Pressenza - Tuesday, June 2, 2026

«Ottant’anni fa milioni di cittadini scelsero la Repubblica. E per la prima volta, davanti alle stesse urne degli uomini, c’erano loro: le donne – ha dichiarato Sergio Costa, Vicepresidente della Camera dei Deputati – Quasi tredici milioni di italiane che fino al giorno prima erano state spettatrici della Storia e che all’improvviso ne diventavano protagoniste. Quel 2 giugno non nacque soltanto una forma di Stato, nacque un popolo di cittadine e cittadini libere, liberi e uguali».

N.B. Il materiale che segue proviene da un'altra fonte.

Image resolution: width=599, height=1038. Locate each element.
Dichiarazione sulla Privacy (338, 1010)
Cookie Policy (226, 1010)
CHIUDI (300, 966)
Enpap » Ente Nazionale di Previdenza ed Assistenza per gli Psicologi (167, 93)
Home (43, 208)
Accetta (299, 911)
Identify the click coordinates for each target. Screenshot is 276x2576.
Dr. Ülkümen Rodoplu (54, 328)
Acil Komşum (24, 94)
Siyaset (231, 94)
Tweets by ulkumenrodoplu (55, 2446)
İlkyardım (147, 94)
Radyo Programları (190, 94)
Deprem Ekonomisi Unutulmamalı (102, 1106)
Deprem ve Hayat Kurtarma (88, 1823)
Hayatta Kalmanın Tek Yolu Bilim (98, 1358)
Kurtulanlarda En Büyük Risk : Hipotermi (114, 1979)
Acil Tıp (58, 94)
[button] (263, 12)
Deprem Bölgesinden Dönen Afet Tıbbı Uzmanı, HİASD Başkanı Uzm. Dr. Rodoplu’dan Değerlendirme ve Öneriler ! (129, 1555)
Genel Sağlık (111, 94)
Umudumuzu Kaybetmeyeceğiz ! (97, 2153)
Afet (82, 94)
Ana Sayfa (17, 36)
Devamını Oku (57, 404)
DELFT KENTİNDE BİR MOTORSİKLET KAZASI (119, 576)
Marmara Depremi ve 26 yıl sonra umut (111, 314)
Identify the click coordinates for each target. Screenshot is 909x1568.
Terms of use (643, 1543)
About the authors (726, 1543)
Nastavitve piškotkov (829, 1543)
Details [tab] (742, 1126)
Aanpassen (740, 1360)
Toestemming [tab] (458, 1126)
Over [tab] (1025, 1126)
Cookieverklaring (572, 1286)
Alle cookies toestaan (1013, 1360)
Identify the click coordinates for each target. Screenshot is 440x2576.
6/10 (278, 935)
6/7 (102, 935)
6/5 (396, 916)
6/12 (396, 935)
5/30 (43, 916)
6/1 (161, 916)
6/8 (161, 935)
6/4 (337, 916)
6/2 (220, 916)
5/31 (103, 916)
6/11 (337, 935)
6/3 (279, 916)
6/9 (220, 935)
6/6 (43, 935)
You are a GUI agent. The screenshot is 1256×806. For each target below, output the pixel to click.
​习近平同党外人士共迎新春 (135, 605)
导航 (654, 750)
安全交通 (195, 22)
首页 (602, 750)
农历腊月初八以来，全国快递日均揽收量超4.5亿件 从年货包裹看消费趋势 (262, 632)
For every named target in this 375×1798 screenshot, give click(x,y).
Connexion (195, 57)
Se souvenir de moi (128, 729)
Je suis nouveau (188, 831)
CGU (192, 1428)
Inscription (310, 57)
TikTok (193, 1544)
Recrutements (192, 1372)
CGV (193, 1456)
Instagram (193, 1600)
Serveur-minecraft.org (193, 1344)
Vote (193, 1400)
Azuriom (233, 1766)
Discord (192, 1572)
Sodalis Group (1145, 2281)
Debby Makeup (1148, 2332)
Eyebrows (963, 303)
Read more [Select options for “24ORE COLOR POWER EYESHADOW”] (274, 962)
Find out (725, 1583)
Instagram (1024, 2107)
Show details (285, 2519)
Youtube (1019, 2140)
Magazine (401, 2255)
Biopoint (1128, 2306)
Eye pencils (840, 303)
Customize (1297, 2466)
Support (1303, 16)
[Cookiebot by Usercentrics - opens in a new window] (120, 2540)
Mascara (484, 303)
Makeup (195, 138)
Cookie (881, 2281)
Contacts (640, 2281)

«Conservo un ricordo di famiglia che mi è caro – ricorda Sergio Costa – Mia madre, allora ventenne, a quel voto non poteva ancora prendere parte, perché la legge fissava a ventuno anni la soglia per le urne. Eppure visse quel giugno con un trasporto che mi ha sempre raccontato come qualcosa di nuovo, quasi inebriante. Sapeva di dover aspettare, ma sentiva già di appartenere a quella conquista, al riscatto di generazioni di donne tenute ai margini della vita pubblica».

«Ma celebrare oggi significa anche guardare in faccia ciò che manca: il divario salariale, la scarsa presenza nei luoghi decisionali, la violenza che continua a colpire troppe donne – conclude Sergio Costa – La parità resta un cammino aperto. A ottant’anni dalla nascita della Repubblica, il mio augurio è che le istituzioni sappiano onorare quelle radici con i fatti, perché una democrazia è compiuta davvero solo quando nessuno resta indietro».